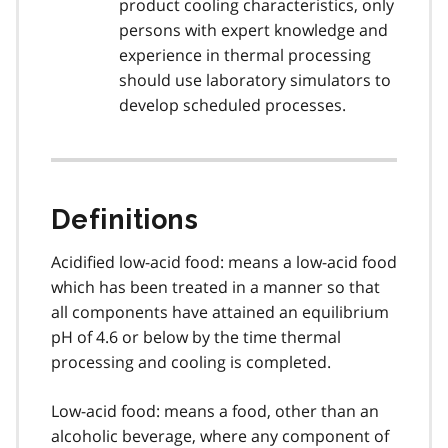
product cooling characteristics, only
persons with expert knowledge and
experience in thermal processing
should use laboratory simulators to
develop scheduled processes.
Definitions
Acidified low-acid food: means a low-acid food
which has been treated in a manner so that
all components have attained an equilibrium
pH of 4.6 or below by the time thermal
processing and cooling is completed.
Low-acid food: means a food, other than an
alcoholic beverage, where any component of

_ _ _ _ _ _ _

● PROMPT:
Nothing but the pictures should be left out when the material above is copied.

● COMPLETED EXERCISE:
product cooling characteristics, only
persons with expert knowledge and
experience in thermal processing
should use laboratory simulators to
develop scheduled processes.
Definitions
Acidified low-acid food: means a low-acid food
which has been treated in a manner so that
all components have attained an equilibrium
pH of 4.6 or below by the time thermal
processing and cooling is completed.
Low-acid food: means a food, other than an
alcoholic beverage, where any component of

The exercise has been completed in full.